平等院鳳凰堂(1053年、京都府)
十円玉でお馴染みの平等院鳳凰堂は、鎌倉時代に入る少し前に藤原氏により宇治の別荘を寺院とした建物です。
この頃は、豪族が勢力を誇る荘園時代で鎌倉時代に入るのはここから100年ほど先になりますが、既にこのような洗練された建築が生まれていました。
当時、貴族と呼ばれる上流階級の人々は、阿弥陀仏を拝み極楽浄土の夢をみていました。この平等院鳳凰堂もその流れを汲み、阿弥陀如来の住んでいるという極楽浄土をイメージして造られています。

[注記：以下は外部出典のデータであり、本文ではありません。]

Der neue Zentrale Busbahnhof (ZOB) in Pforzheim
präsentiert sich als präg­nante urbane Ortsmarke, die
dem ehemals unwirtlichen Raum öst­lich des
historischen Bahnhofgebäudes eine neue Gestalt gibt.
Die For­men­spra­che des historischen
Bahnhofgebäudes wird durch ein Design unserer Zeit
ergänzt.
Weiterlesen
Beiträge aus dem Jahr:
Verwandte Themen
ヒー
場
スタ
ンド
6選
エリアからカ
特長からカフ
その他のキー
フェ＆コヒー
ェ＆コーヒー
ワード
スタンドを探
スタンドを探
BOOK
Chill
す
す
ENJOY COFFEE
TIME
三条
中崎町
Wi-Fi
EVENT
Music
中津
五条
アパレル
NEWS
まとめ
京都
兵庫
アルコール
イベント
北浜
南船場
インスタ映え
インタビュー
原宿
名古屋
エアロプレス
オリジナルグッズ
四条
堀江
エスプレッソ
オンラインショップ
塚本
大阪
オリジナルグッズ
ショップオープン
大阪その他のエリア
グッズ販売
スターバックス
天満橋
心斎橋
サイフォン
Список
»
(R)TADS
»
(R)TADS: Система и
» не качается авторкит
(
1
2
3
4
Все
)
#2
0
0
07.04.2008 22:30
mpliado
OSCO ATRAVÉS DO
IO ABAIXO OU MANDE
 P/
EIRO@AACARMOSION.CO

この建物は阿弥陀堂ですが、一般的には「鳳凰堂」と呼ばれています。
鳳凰が翼を広げているかのような姿より江戸時代に鳳凰堂と呼ばれるようになったと言われています。
建物の中央に配置されているのが中堂になります。中堂の身舎には庇をつけず、直接裳階を取り付けています。

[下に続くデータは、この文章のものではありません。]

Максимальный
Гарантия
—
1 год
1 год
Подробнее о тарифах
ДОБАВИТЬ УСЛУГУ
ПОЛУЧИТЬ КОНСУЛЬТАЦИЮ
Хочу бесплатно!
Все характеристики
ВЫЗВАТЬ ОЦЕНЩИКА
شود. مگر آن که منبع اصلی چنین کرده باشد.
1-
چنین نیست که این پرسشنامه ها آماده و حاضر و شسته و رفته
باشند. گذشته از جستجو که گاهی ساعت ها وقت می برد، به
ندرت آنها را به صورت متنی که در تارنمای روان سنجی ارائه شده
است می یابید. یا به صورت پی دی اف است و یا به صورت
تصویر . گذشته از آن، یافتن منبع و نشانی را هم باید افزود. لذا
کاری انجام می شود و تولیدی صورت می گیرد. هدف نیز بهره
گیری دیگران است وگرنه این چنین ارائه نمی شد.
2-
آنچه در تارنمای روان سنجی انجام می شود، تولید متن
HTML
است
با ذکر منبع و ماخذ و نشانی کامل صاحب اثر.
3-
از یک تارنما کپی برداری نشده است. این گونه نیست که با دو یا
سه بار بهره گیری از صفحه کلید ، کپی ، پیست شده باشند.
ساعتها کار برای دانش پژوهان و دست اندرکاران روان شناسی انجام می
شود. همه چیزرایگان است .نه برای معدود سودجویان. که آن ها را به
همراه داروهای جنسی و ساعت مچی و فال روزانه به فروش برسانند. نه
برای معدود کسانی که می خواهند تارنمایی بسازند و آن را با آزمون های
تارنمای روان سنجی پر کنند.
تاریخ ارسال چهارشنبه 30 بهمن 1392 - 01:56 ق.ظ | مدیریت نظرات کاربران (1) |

中堂内部には阿弥陀如来像が鎮座しており、内部の装飾は極楽浄土を表現した華麗な彫刻を見ることができます。当時は着色が施されていたことがわかっています。中堂から両側に伸びているのが翼廊、後ろに張り出しているのが尾廊になります。
手すりに見える高欄の位置を高くし、また、屋根の反りをつけ、あたかも今から羽ばたくかのような姿になっています。
南北に位置する翼廊は人が入れないほど屋根裏が低くなっていますが、これは足元も高い床を張って足の下の空間を作り、庭園の広がりを建物を通して感じるようにする視覚的な仕掛けになっています。